* _Information supplied_:

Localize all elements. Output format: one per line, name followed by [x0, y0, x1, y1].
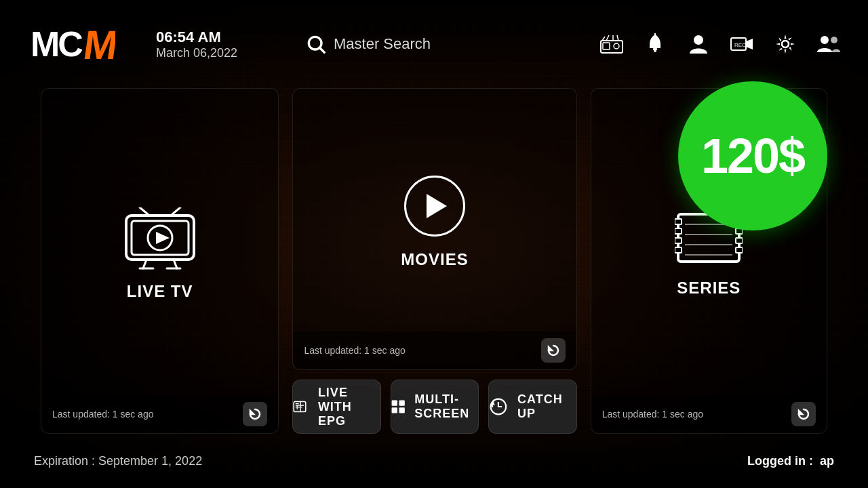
svg-rect-49 — [675, 238, 682, 243]
movies-refresh-button[interactable] — [541, 338, 566, 363]
movies-label: MOVIES — [401, 250, 468, 269]
bell-icon[interactable] — [643, 32, 667, 56]
svg-point-6 — [614, 43, 619, 49]
play-triangle — [427, 194, 447, 218]
live-tv-label: LIVE TV — [127, 282, 193, 301]
radio-icon[interactable] — [599, 32, 624, 56]
series-label: SERIES — [677, 279, 741, 298]
record-icon[interactable]: REC — [730, 32, 754, 56]
svg-line-23 — [172, 207, 180, 214]
search-bar[interactable]: Master Search — [305, 33, 586, 55]
svg-marker-17 — [746, 39, 753, 49]
current-date: March 06,2022 — [156, 46, 278, 60]
price-value: 120$ — [701, 128, 804, 184]
series-refresh-button[interactable] — [791, 402, 816, 426]
svg-rect-5 — [603, 43, 610, 49]
multi-screen-label: MULTI-SCREEN — [414, 392, 478, 421]
svg-text:M: M — [81, 24, 115, 64]
tv-icon — [119, 207, 201, 275]
footer: Expiration : September 1, 2022 Logged in… — [0, 434, 868, 488]
movies-card[interactable]: MOVIES Last updated: 1 sec ago — [292, 88, 576, 370]
time-display: 06:54 AM March 06,2022 — [156, 28, 278, 60]
svg-rect-37 — [296, 405, 304, 406]
current-time: 06:54 AM — [156, 28, 278, 46]
svg-line-8 — [606, 35, 609, 41]
svg-point-14 — [694, 35, 703, 45]
svg-rect-54 — [736, 247, 743, 253]
svg-point-20 — [821, 36, 829, 44]
middle-column: MOVIES Last updated: 1 sec ago i — [292, 88, 576, 434]
svg-text:REC: REC — [734, 42, 746, 48]
live-epg-label: LIVE WITH EPG — [318, 386, 380, 428]
user-icon[interactable] — [686, 32, 711, 56]
group-icon[interactable] — [816, 32, 841, 56]
live-tv-update-bar: Last updated: 1 sec ago — [41, 395, 278, 433]
svg-line-3 — [320, 48, 325, 53]
svg-marker-59 — [799, 411, 802, 414]
svg-point-2 — [309, 37, 321, 49]
svg-rect-36 — [296, 403, 299, 404]
price-badge: 120$ — [678, 81, 827, 230]
live-tv-card[interactable]: LIVE TV Last updated: 1 sec ago — [41, 88, 279, 434]
svg-rect-43 — [399, 407, 404, 413]
svg-point-19 — [782, 41, 789, 47]
svg-rect-41 — [399, 400, 404, 405]
svg-marker-32 — [250, 411, 254, 414]
multi-screen-button[interactable]: MULTI-SCREEN — [391, 380, 479, 434]
login-text: Logged in : ap — [747, 454, 834, 468]
svg-rect-47 — [675, 219, 682, 224]
svg-rect-40 — [391, 400, 397, 405]
movies-play-circle — [404, 176, 465, 237]
movies-update-bar: Last updated: 1 sec ago — [293, 331, 576, 369]
live-tv-last-updated: Last updated: 1 sec ago — [52, 409, 153, 420]
svg-line-22 — [140, 207, 148, 214]
movies-last-updated: Last updated: 1 sec ago — [304, 345, 405, 356]
svg-marker-27 — [156, 232, 170, 244]
search-icon — [305, 33, 327, 55]
catch-up-button[interactable]: CATCH UP — [488, 380, 576, 434]
series-update-bar: Last updated: 1 sec ago — [591, 395, 827, 433]
svg-rect-38 — [296, 407, 302, 407]
live-epg-button[interactable]: i LIVE WITH EPG — [292, 380, 380, 434]
catch-up-icon — [489, 396, 508, 418]
svg-rect-48 — [675, 228, 682, 234]
svg-line-10 — [617, 35, 618, 41]
logo[interactable]: MC M — [27, 24, 115, 64]
svg-marker-33 — [549, 347, 552, 350]
svg-text:MC: MC — [31, 24, 83, 64]
catch-up-label: CATCH UP — [517, 392, 576, 421]
series-last-updated: Last updated: 1 sec ago — [602, 409, 703, 420]
multi-screen-icon — [391, 396, 406, 418]
header: MC M 06:54 AM March 06,2022 Master Searc… — [0, 0, 868, 88]
login-username: ap — [820, 454, 834, 468]
live-epg-icon: i — [293, 396, 309, 418]
action-buttons: i LIVE WITH EPG MULTI-SCREEN — [292, 380, 576, 434]
svg-point-21 — [831, 37, 837, 43]
svg-rect-53 — [736, 238, 743, 243]
svg-point-12 — [654, 49, 656, 52]
search-label: Master Search — [334, 35, 431, 53]
logo-svg: MC M — [27, 24, 115, 64]
live-tv-refresh-button[interactable] — [243, 402, 267, 426]
svg-rect-50 — [675, 247, 682, 253]
settings-icon[interactable] — [773, 32, 797, 56]
header-icons: REC — [599, 32, 841, 56]
expiry-text: Expiration : September 1, 2022 — [34, 454, 202, 468]
svg-rect-42 — [391, 407, 397, 413]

* _Directions for this task_: A single number is expected: how many lines in the records contain the string "search".

* _Task answer_: 3